Guaranteed second strike
It is no secret that India exists in a pretty tense geopolitical environment. The nation is virtually the only country having two nuclear powers – Pakistan and China – as its neighbors, while having unresolved territorial disputes with both of them that already led to wars in the past, Dr. Shishir Upadhyaya, a former Indian Naval Intelligence officer, told RT.
New Delhi is committed to a “no first use” nuclear doctrine.
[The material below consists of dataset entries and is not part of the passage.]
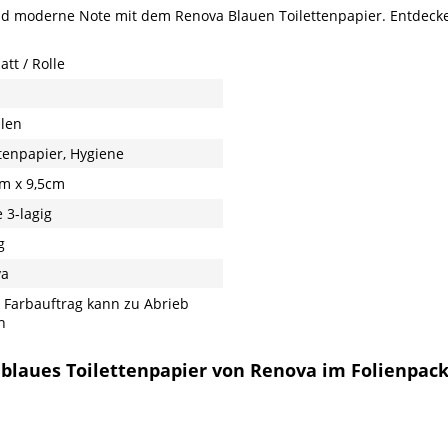
nd moderne Note mit dem Renova Blauen Toilettenpapier. Entdeck
att / Rolle
llen
ttenpapier, Hygiene
cm x 9,5cm
 3-lagig
g
va
 Farbauftrag kann zu Abrieb
n
 blaues Toilettenpapier von Renova im Folienpack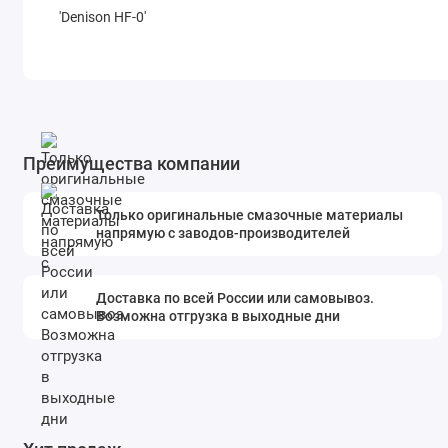
'Denison HF-0'
Преимущества компании
Только оригинальные смазочные материалы
напрямую с заводов-производителей
Доставка по всей России или самовывоз.
Возможна отгрузка в выходные дни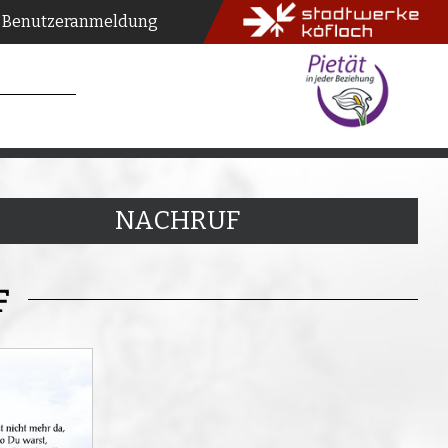
Benutzeranmeldung
NACHRUF
F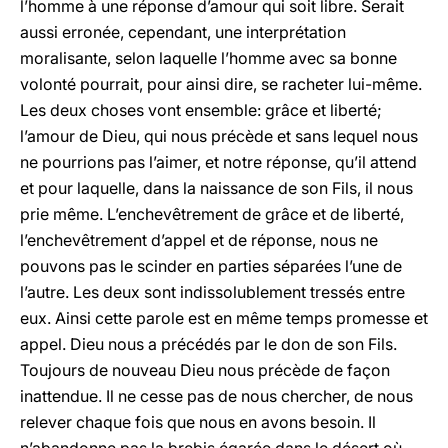
l’homme à une réponse d’amour qui soit libre. Serait
aussi erronée, cependant, une interprétation
moralisante, selon laquelle l’homme avec sa bonne
volonté pourrait, pour ainsi dire, se racheter lui-même.
Les deux choses vont ensemble: grâce et liberté;
l’amour de Dieu, qui nous précède et sans lequel nous
ne pourrions pas l’aimer, et notre réponse, qu’il attend
et pour laquelle, dans la naissance de son Fils, il nous
prie même. L’enchevêtrement de grâce et de liberté,
l’enchevêtrement d’appel et de réponse, nous ne
pouvons pas le scinder en parties séparées l’une de
l’autre. Les deux sont indissolublement tressés entre
eux. Ainsi cette parole est en même temps promesse et
appel. Dieu nous a précédés par le don de son Fils.
Toujours de nouveau Dieu nous précède de façon
inattendue. Il ne cesse pas de nous chercher, de nous
relever chaque fois que nous en avons besoin. Il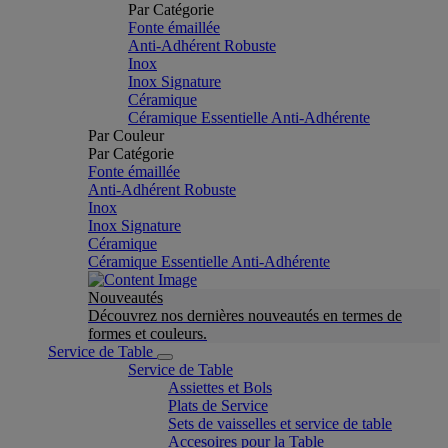
Par Catégorie
Fonte émaillée
Anti-Adhérent Robuste
Inox
Inox Signature
Céramique
Céramique Essentielle Anti-Adhérente
Par Couleur
Par Catégorie
Fonte émaillée
Anti-Adhérent Robuste
Inox
Inox Signature
Céramique
Céramique Essentielle Anti-Adhérente
Nouveautés
Découvrez nos dernières nouveautés en termes de
formes et couleurs.
Service de Table
Service de Table
Assiettes et Bols
Plats de Service
Sets de vaisselles et service de table
Accesoires pour la Table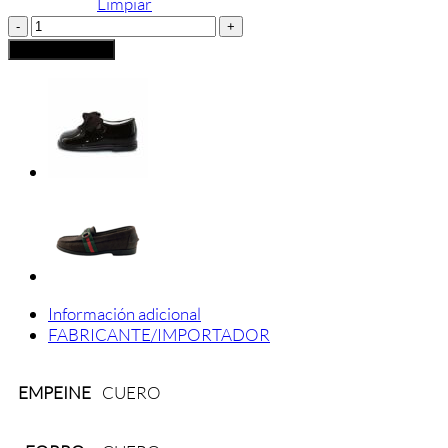
Limpiar
MERCEDITAS
BEBE
Añadir al carrito
ELI
ANTE
cantidad
Información adicional
FABRICANTE/IMPORTADOR
EMPEINE
CUERO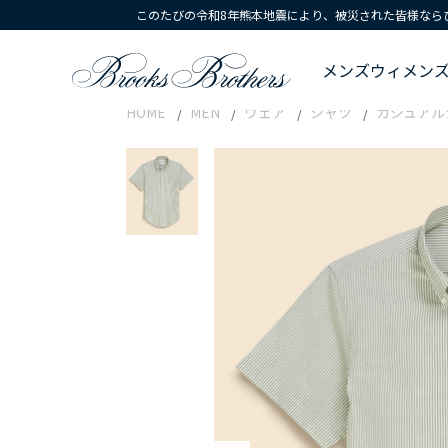
このたびの令和8年熊本地震により、被災された皆様なら
メンズ
ウィメン
HOME
MEN
ウェア
シャツ
カジュアル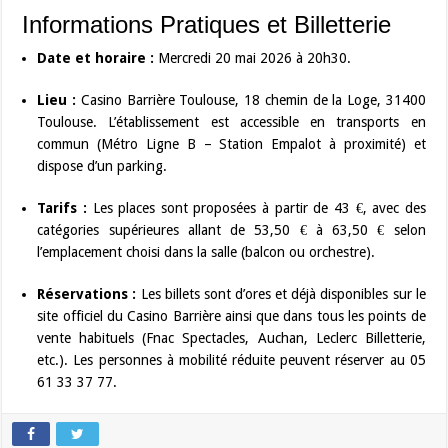
Informations Pratiques et Billetterie
Date et horaire :
Mercredi 20 mai 2026 à 20h30.
Lieu :
Casino Barrière Toulouse, 18 chemin de la Loge, 31400
Toulouse. L’établissement est accessible en transports en
commun (Métro Ligne B – Station Empalot à proximité) et
dispose d’un parking.
Tarifs :
Les places sont proposées à partir de 43 €, avec des
catégories supérieures allant de 53,50 € à 63,50 € selon
l’emplacement choisi dans la salle (balcon ou orchestre).
Réservations :
Les billets sont d’ores et déjà disponibles sur le
site officiel du Casino Barrière ainsi que dans tous les points de
vente habituels (Fnac Spectacles, Auchan, Leclerc Billetterie,
etc.). Les personnes à mobilité réduite peuvent réserver au 05
61 33 37 77.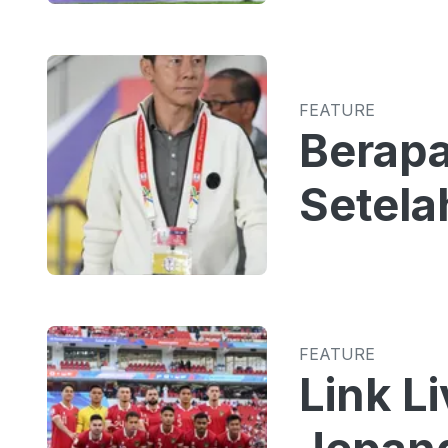
FEATURE
Berapa
Setela
FEATURE
Link L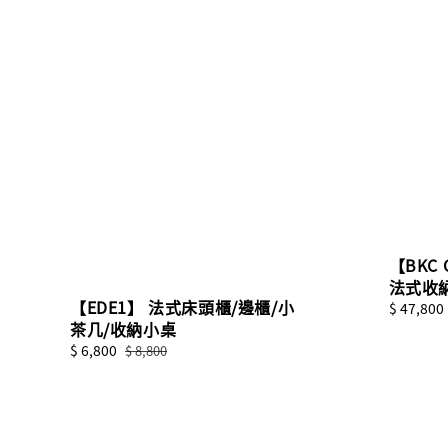
【BKC 
法式收
【EDE1】 法式床頭櫃/邊櫃/小
Sale
$ 47,800
茶几/收納小桌
price
Sale
$ 6,800
Regular
$ 8,800
price
price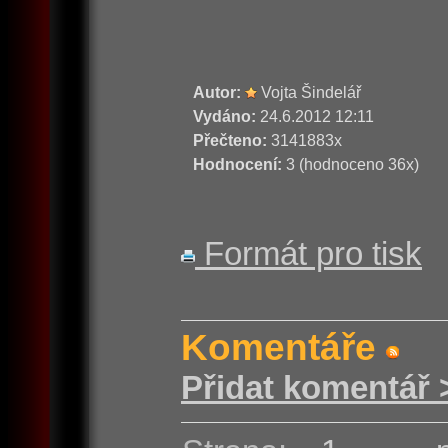
Autor:
Vojta Šindelář
Vydáno:
24.6.2012 12:11
Přečteno:
3141883x
Hodnocení:
3 (hodnoceno 36x)
Formát pro tisk
Komentáře
Přidat komentář 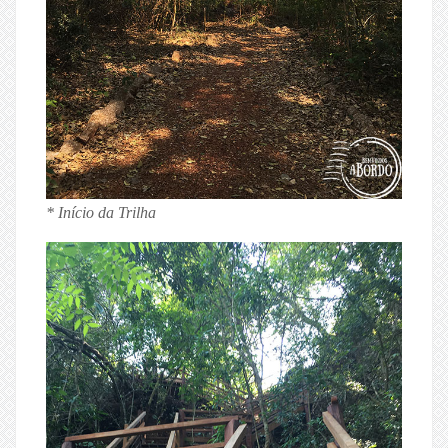
* Início da Trilha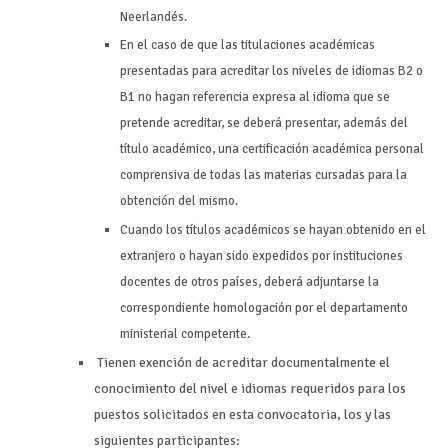
Neerlandés.
En el caso de que las titulaciones académicas
presentadas para acreditar los niveles de idiomas B2 o
B1 no hagan referencia expresa al idioma que se
pretende acreditar, se deberá presentar, además del
título académico, una certificación académica personal
comprensiva de todas las materias cursadas para la
obtención del mismo.
Cuando los títulos académicos se hayan obtenido en el
extranjero o hayan sido expedidos por instituciones
docentes de otros países, deberá adjuntarse la
correspondiente homologación por el departamento
ministerial competente.
Tienen exención de acreditar documentalmente el
conocimiento del nivel e idiomas requeridos para los
puestos solicitados en esta convocatoria, los y las
siguientes participantes: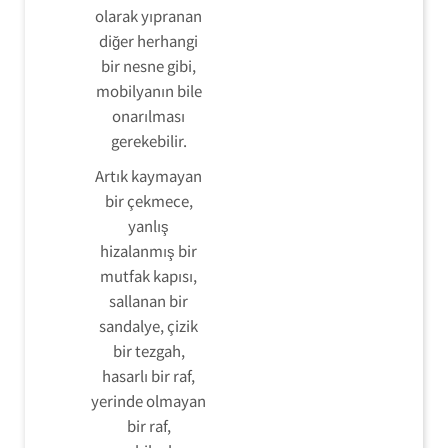
olarak yıpranan
diğer herhangi
bir nesne gibi,
mobilyanın bile
onarılması
gerekebilir.
Artık kaymayan
bir çekmece,
yanlış
hizalanmış bir
mutfak kapısı,
sallanan bir
sandalye, çizik
bir tezgah,
hasarlı bir raf,
yerinde olmayan
bir raf,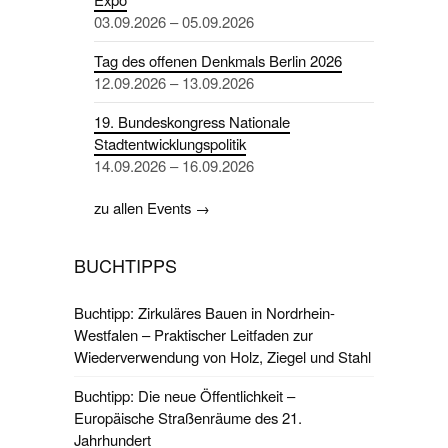
03.09.2026 – 05.09.2026
Tag des offenen Denkmals Berlin 2026
12.09.2026 – 13.09.2026
19. Bundeskongress Nationale
Stadtentwicklungspolitik
14.09.2026 – 16.09.2026
zu allen Events →
BUCHTIPPS
Buchtipp: Zirkuläres Bauen in Nordrhein-
Westfalen – Praktischer Leitfaden zur
Wiederverwendung von Holz, Ziegel und Stahl
Buchtipp: Die neue Öffentlichkeit –
Europäische Straßenräume des 21.
Jahrhundert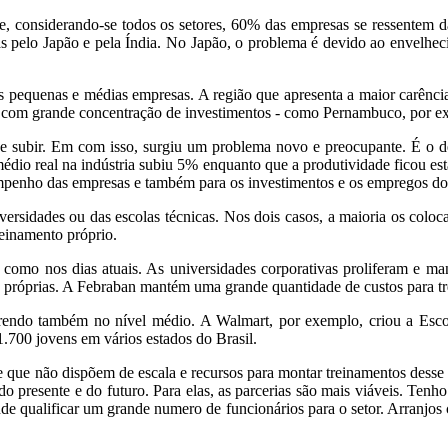
considerando-se todos os setores, 60% das empresas se ressentem da f
s pelo Japão e pela Índia. No Japão, o problema é devido ao envelhec
s pequenas e médias empresas. A região que apresenta a maior carência
com grande concentração de investimentos - como Pernambuco, por exe
 subir. Em com isso, surgiu um problema novo e preocupante. É o de
médio real na indústria subiu 5% enquanto que a produtividade ficou 
empenho das empresas e também para os investimentos e os empregos do 
versidades ou das escolas técnicas. Nos dois casos, a maioria os colo
einamento próprio.
como nos dias atuais. As universidades corporativas proliferam e man
 próprias. A Febraban mantém uma grande quantidade de custos para trei
orrendo também no nível médio. A Walmart, por exemplo, criou a Esco
 1.700 jovens em vários estados do Brasil.
que não dispõem de escala e recursos para montar treinamentos desse t
 presente e do futuro. Para elas, as parcerias são mais viáveis. Tenho
nde qualificar um grande numero de funcionários para o setor. Arranjos 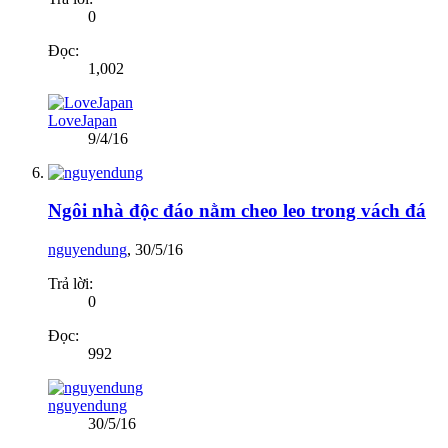
0
Đọc:
1,002
LoveJapan
9/4/16
Ngôi nhà độc đáo nằm cheo leo trong vách đá
nguyendung
,
30/5/16
Trả lời:
0
Đọc:
992
nguyendung
30/5/16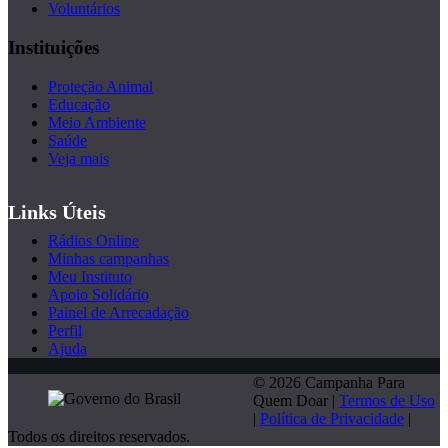
Voluntários
Instituições
Proteção Animal
Educação
Meio Ambiente
Saúde
Veja mais
Links Úteis
Rádios Online
Minhas campanhas
Meu Instituto
Apoio Solidário
Painel de Arrecadação
Perfil
Ajuda
© 2026 Campanha Para
Quem Doar |
Termos de Uso
|
Política de Privacidade
|
Todos os direitos reservados.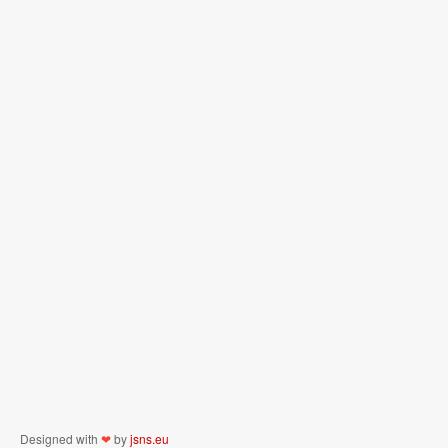
Designed with
❤
by
jsns.eu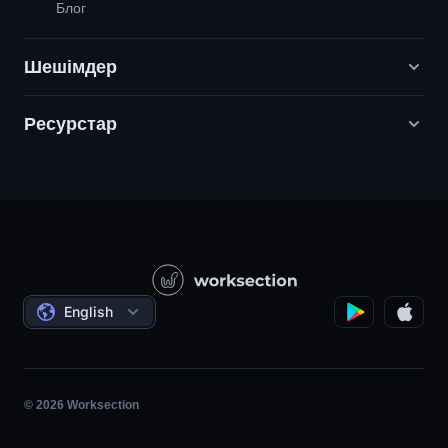
Блог
Шешімдер
Ресурстар
Цифрлық маркетинг агенттіктері
PR / HR / Шығармашылық / Кеңес беру
Қолдау
Өнім компаниялары
Білім қоры
Құрылыс
Бейне сабақтар
Әлеуметтік жобалар
Келісімдер
English
Жобаны басқару
Серіктестік бағдарлама
Сағаттық жұмыс
Шапшаң
© 2026 Worksection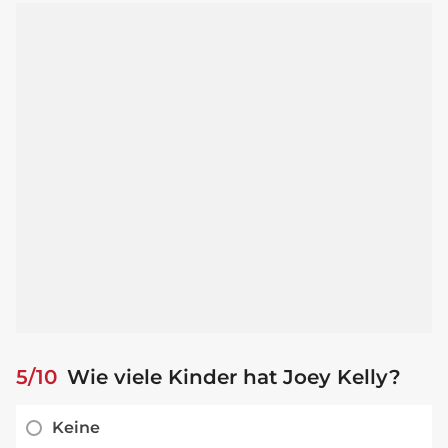
5/10
Wie viele Kinder hat Joey Kelly?
Keine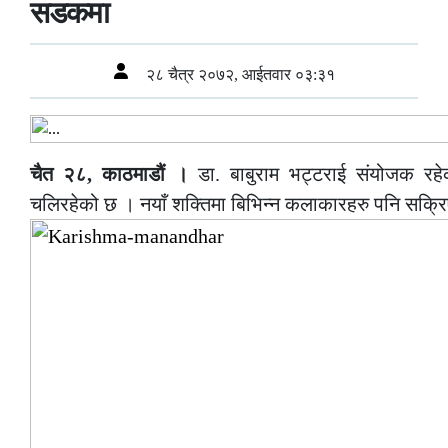
सडकमा
२८ चैत्र २०७२, आईतवार ०३:३१
चैत २८, काठमाडौं ।
डा. बाबुराम भट्टराई संयोजक रहेक
चलिरहेको छ । नयाँ शक्तिमा बिभिन्न कलाकारहरु पनि सक्र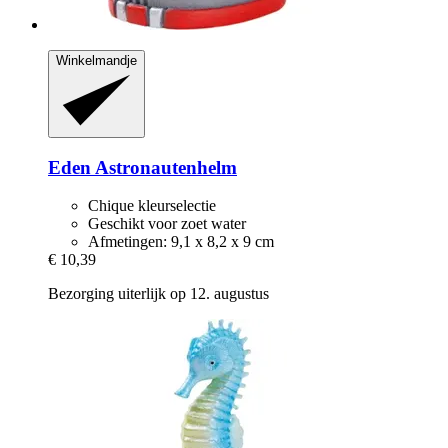
Winkelmandje
Eden
Astronautenhelm
Chique kleurselectie
Geschikt voor zoet water
Afmetingen: 9,1 x 8,2 x 9 cm
€ 10,39
Bezorging uiterlijk op 12. augustus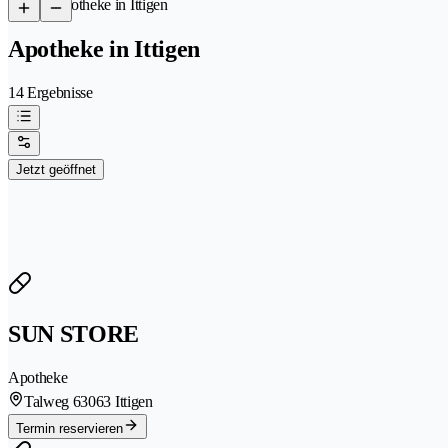
/
Apotheke in Ittigen
Apotheke in Ittigen
14 Ergebnisse
Jetzt geöffnet
SUN STORE
Apotheke
Talweg 6
3063 Ittigen
Termin reservieren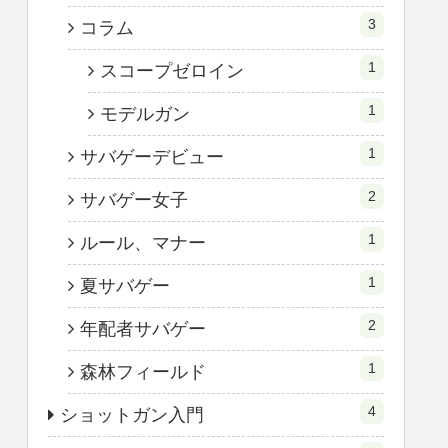
3
コラム
1
スコープゼロイン
1
モデルガン
1
サバゲーデビュー
2
サバゲー女子
1
ルール、マナー
1
夏サバゲー
2
年配者サバゲー
1
森林フィールド
4
ショットガン入門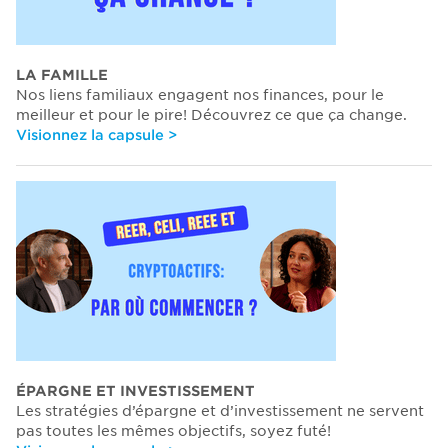
LA FAMILLE
Nos liens familiaux engagent nos finances, pour le
meilleur et pour le pire! Découvrez ce que ça change.
Visionnez la capsule >
ÉPARGNE ET INVESTISSEMENT
Les stratégies d’épargne et d’investissement ne servent
pas toutes les mêmes objectifs, soyez futé!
Yet the specter of a nuclear conflict still looms over the region, not least due to its extremely difficult relations with Pakistan marred by cross-border terrorism.
“Pakistan has adopted tactical level nuclear weapons that could push … a conventional conflict [to where] that could potentially escalate quickly into a nuclear conflict,” Upadhyaya explained.
Such a situation “makes it imperative for India to have a credible minimum deterrence,” the former naval officer said. This is where the Arihant comes in: a lone sub lurking somewhere in the ocean depths is certainly not an easy target, which makes it ideal for surviving the first disarming strike and guaranteeing retaliation.
“The Arihant provides India a guaranteed second-strike capability in the case of a nuclear attack scenario,” Upadhyaya told RT. The existence of such capability, in turn, raises the stakes in a potential nuclear conflict, making it less likely and the overall security situation more stable.
This is particularly relevant in case of a potential conflict with Pakistan, as India’s conventional fleet of diesel-electric attack submarines is roughly twice the size of its neighbor’s. New Delhi is considerably behind Beijing when it comes to a submarine fleet, though.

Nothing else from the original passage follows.